Otros antepechos, no tan altos, y de distinta forma rodean tambien á las últimas naves, y desde ellas descienden otros arbotantes sobre las capillas, (igualmente coronadas con antepechos) que tienen el mismo oficio, efecto y figura que los anteriores, levantándose sobre unos y otros torres puntiagudas. De manera que este gran edificio, así en el todo, como en cada una de sus partes principales, conspira á terminar en punta, como carácter esencial de la arquitectura gótico-germanica.​

AÑO:​
1804​
AUTOR:​
Ceán Bermúdez, Juan Agustín​
TÍTULO:​
Descripción artística de la catedral de Sevilla​


Wenn man germánica (mit Akzent) eingibt, gibt es noch ein paar Treffer mehr (15 in 11 Dokumenten).

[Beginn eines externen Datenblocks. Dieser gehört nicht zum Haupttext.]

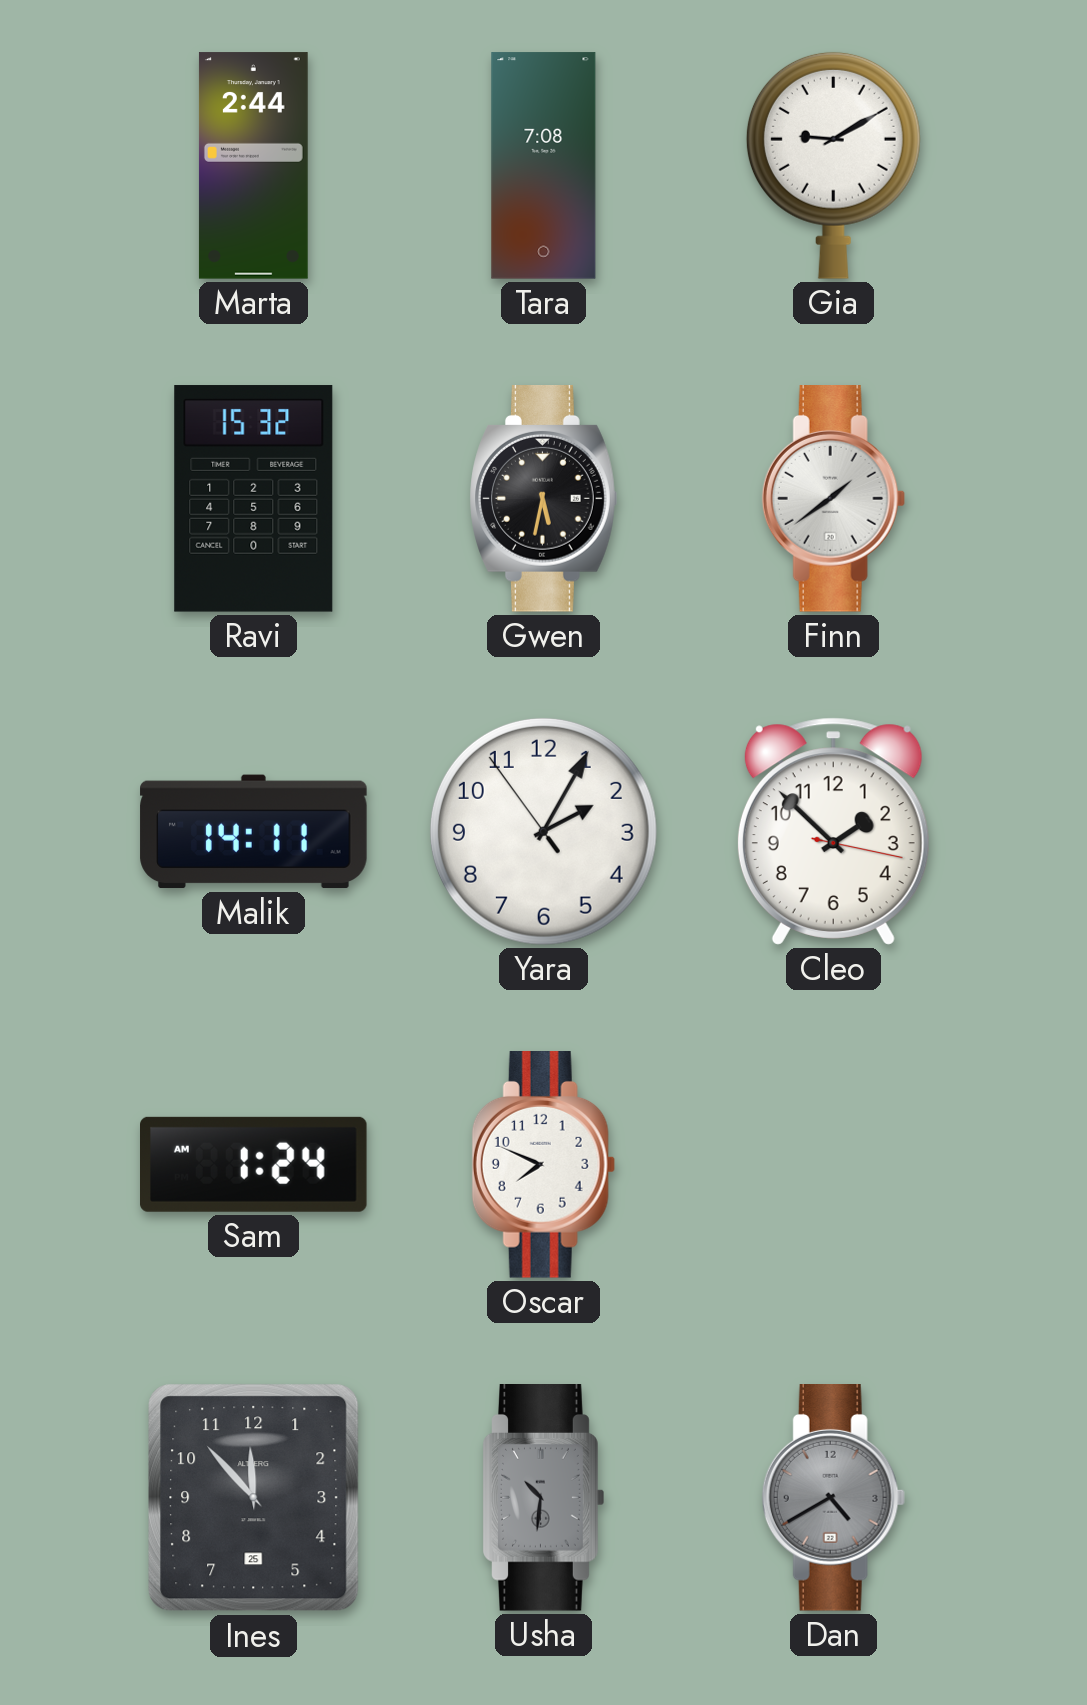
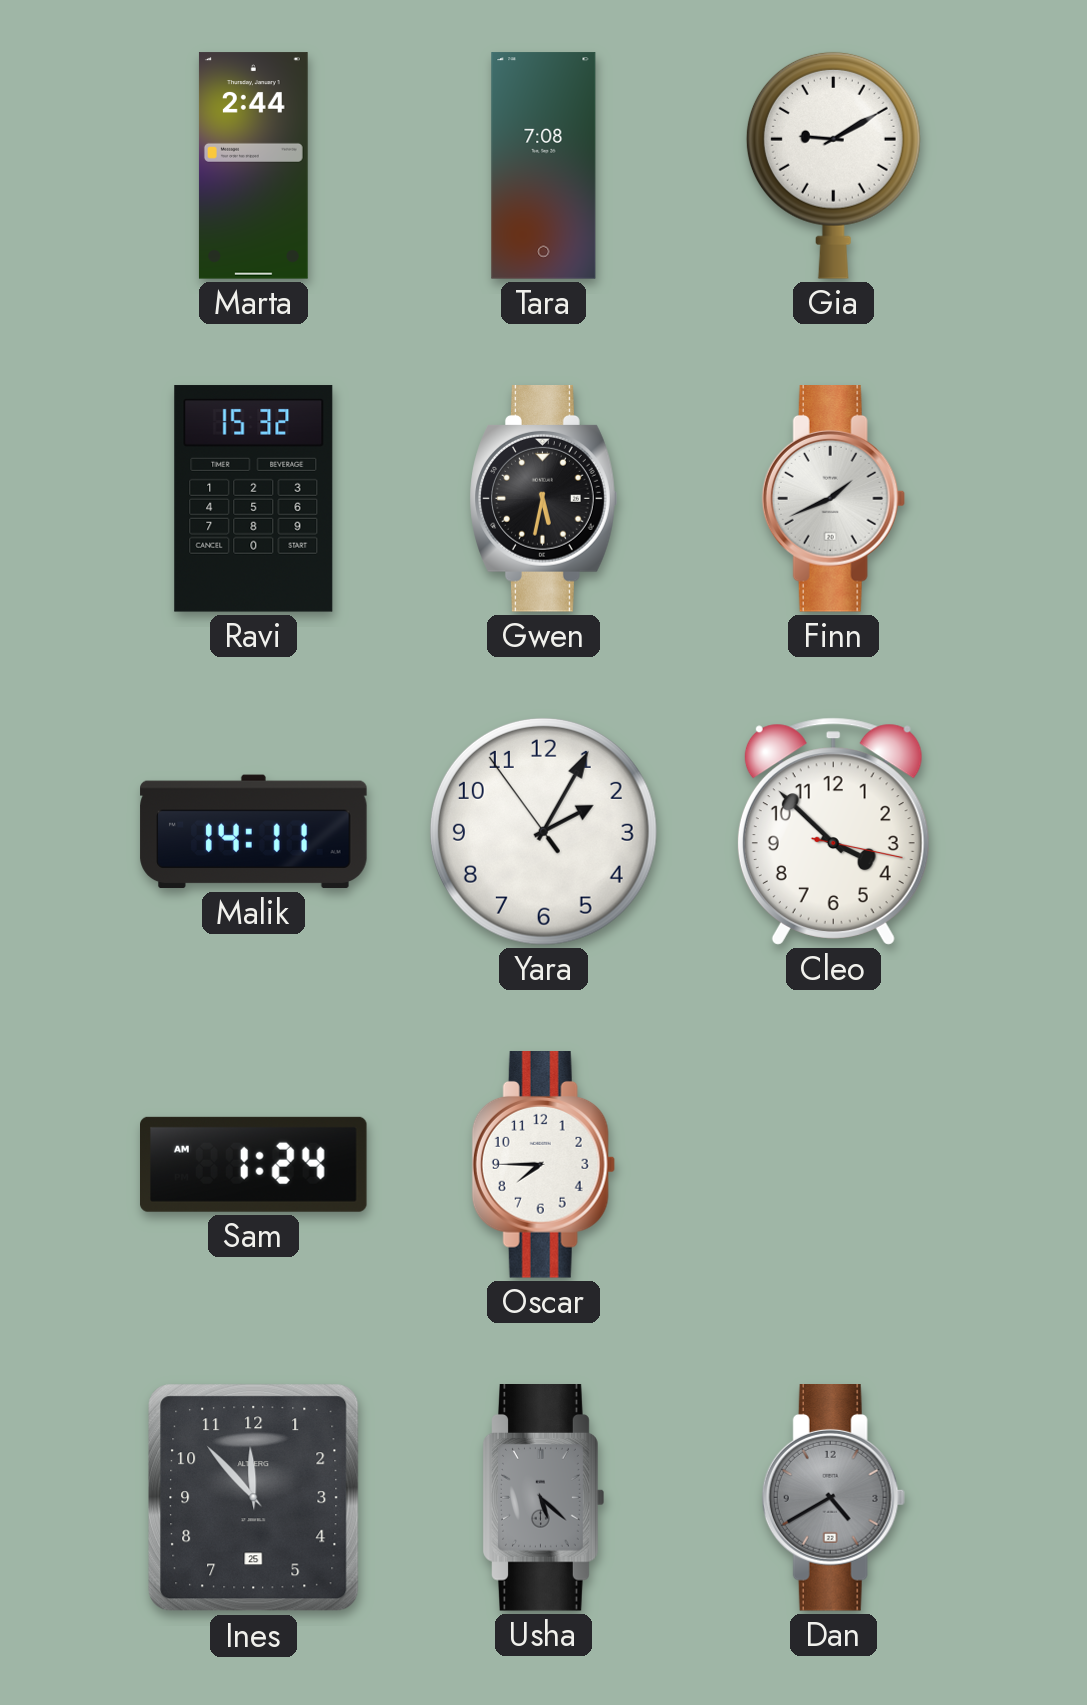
Finn: 1:39 -> 1:41
Cleo: 1:52 -> 3:52
Oscar: 7:49 -> 7:45
Usha: 10:31 -> 5:22
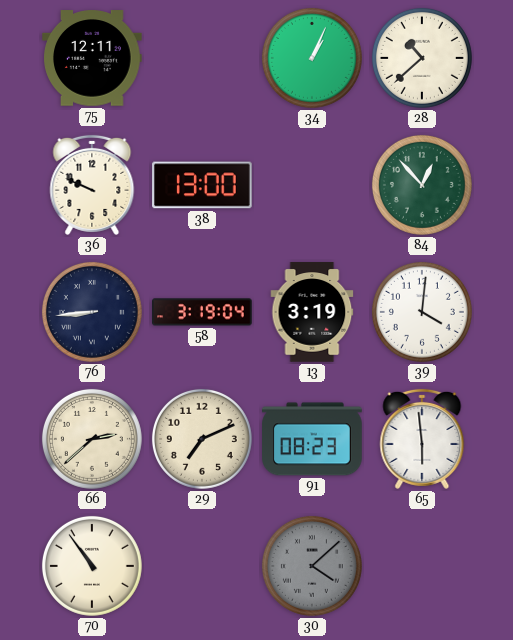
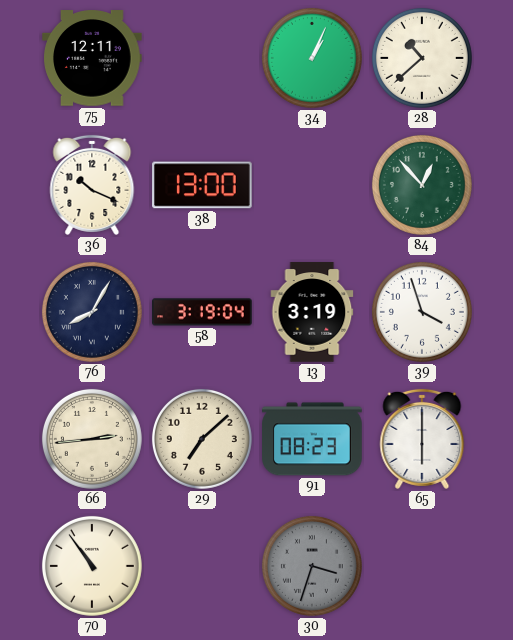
36: 9:49 -> 10:19
76: 8:44 -> 8:05
39: 4:01 -> 3:57
66: 2:38 -> 2:44
29: 7:11 -> 7:08
65: 5:59 -> 6:00
30: 4:08 -> 3:33
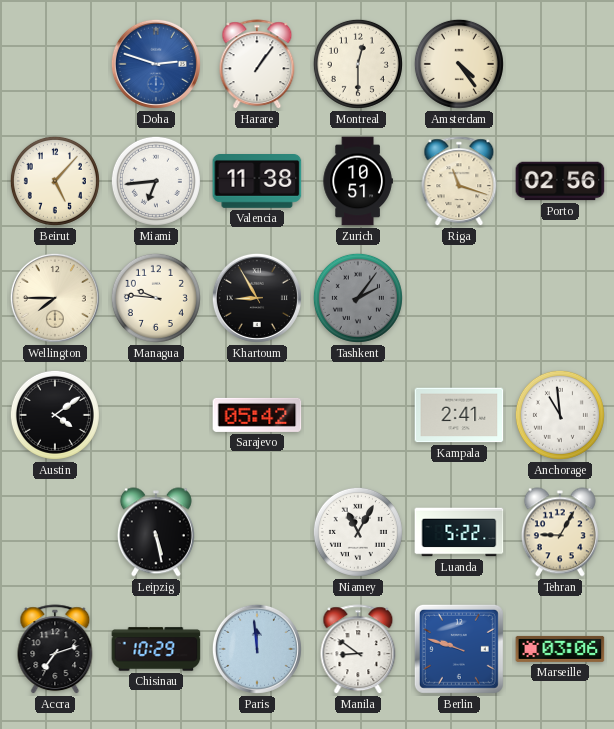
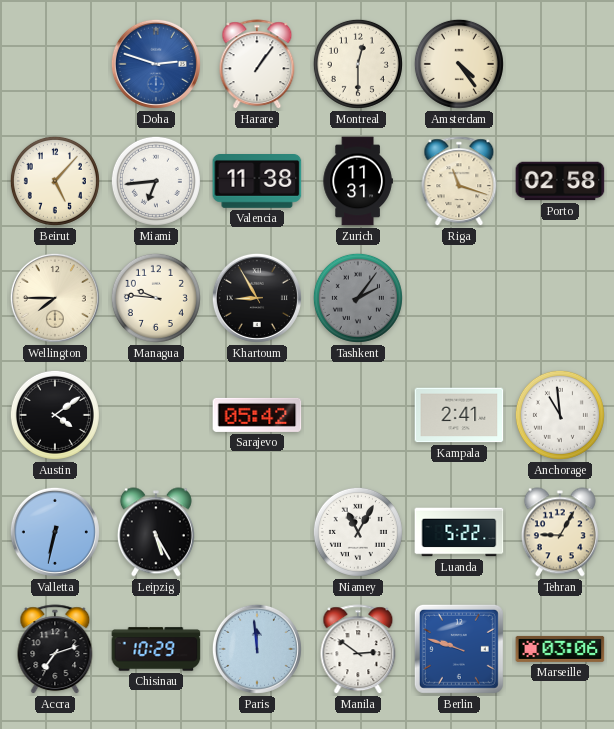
Zurich: 10:51 -> 11:31
Porto: 02:56 -> 02:58
Valletta: none -> 6:32
Leipzig: 5:28 -> 5:25
Manila: 8:51 -> 2:51
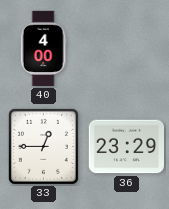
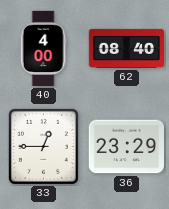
62: none -> 08:40
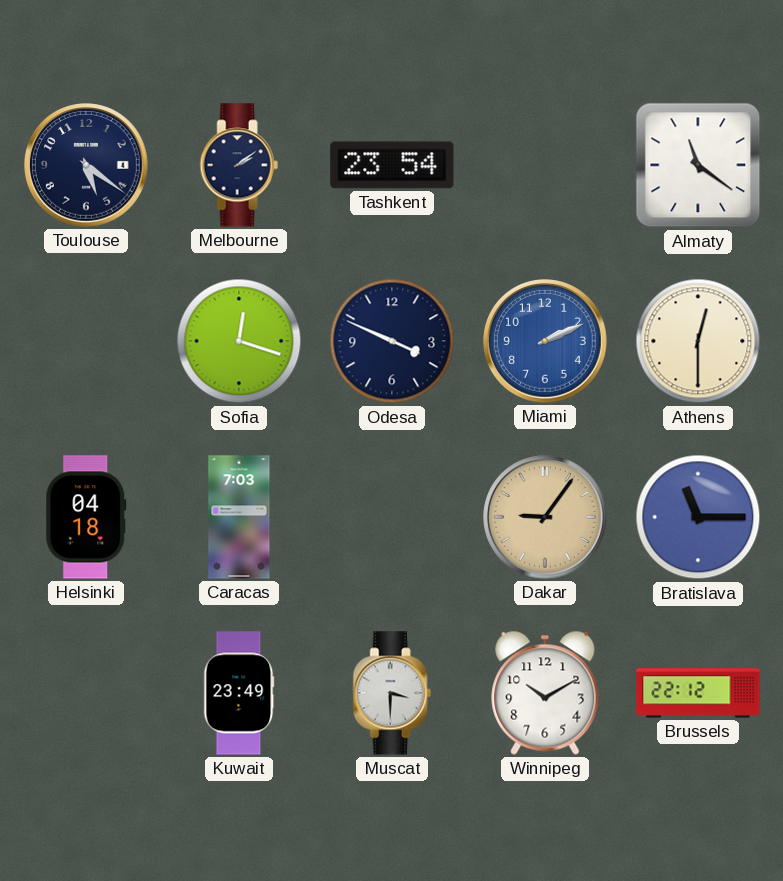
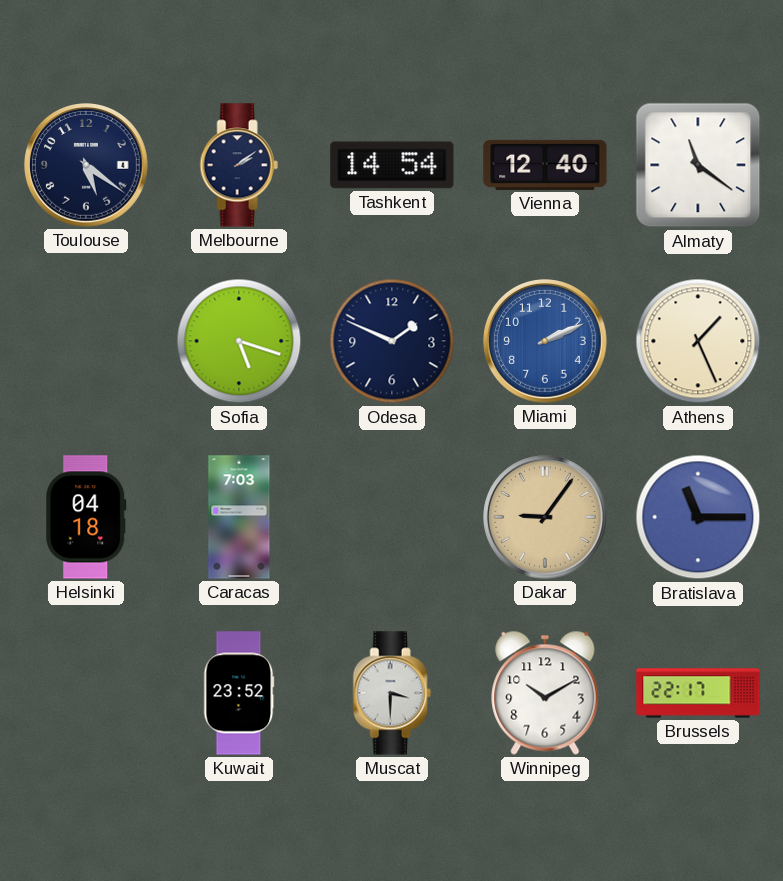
Tashkent: 23:54 -> 14:54
Vienna: none -> 12:40
Sofia: 12:18 -> 5:18
Odesa: 3:49 -> 1:49
Athens: 12:30 -> 1:26
Kuwait: 23:49 -> 23:52
Brussels: 22:12 -> 22:17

Zwei der Stellen benutzen germánica für die gotische Architektur (wobei das eine ein Ergänzungsblatt von 1805 zu dem obigen Dokument ist), das zweite ist von 1829. Nach germanico/germánico und anderen Schreibweisen habe ich nicht gesucht.
 
1723014429835.png

[Buscar] (suchen) klicken; [limpiar] heißt 'reinigen' und löscht alle Eingaben im Formular.

1723014508781.png


34 Fälle in 31 Dokumenten. auf recuperar klicken (ich wähle bei Clasificación meist vorher noch Año aus, dann wird mir das nach Jahren sortiert gegeben), dann bekommt man die einzelnen Textstellen.
Hier finde ich aber nichts zum Thema Gotik (einmal El esplendor germánico, ya godo, aber das hat nichts mit der Gotik, sondern mit den Goten zu tun).
 
Da stellt sich mir die Frage, warum die Goten mit Deutschland in Verbindung gebracht werden.
Das hättest Du Goscinny & Uderzo fragen müssen...
:D
auch den Felix Dahn und andere Historiker/Literaten des 19.Jhs. könnte man dazu konsultieren (es war quasi Mode, alles "germanische" - ausgenommen die Angelsachsen jenseits des Kanals - als deutsch zu postulieren)
Aber davon abgesehen, frage ich mich, was die Relevanz von Goethes Meriten abseits seiner literarischen Produktion sein soll... trotz Wahlverwandtschaften war er kein Chemiker, trotz gotisch-deutsch Geschreibsel kein Kunsthistoriker und was seine Farbenlehre betrifft..... zu letzterer hüllte sich Physikprofessor Lichtenberg 1792 zu Göttingen in Schweigen ;)
 
Aber davon abgesehen, frage ich mich, was die Relevanz von Goethes Meriten abseits seiner literarischen Produktion sein soll... trotz Wahlverwandtschaften war er kein Chemiker, trotz gotisch-deutsch Geschreibsel kein Kunsthistoriker und was seine Farbenlehre betrifft..... zu letzterer hüllte sich Physikprofessor Lichtenberg 1792 zu Göttingen in Schweigen ;)
Dass Goethe die Gotik für einen spezifisch deutschen Stil hielt, ist auch deshalb interessant, weil er ja im Prinzip überhaupt nicht national oder patriotisch gesinnt war.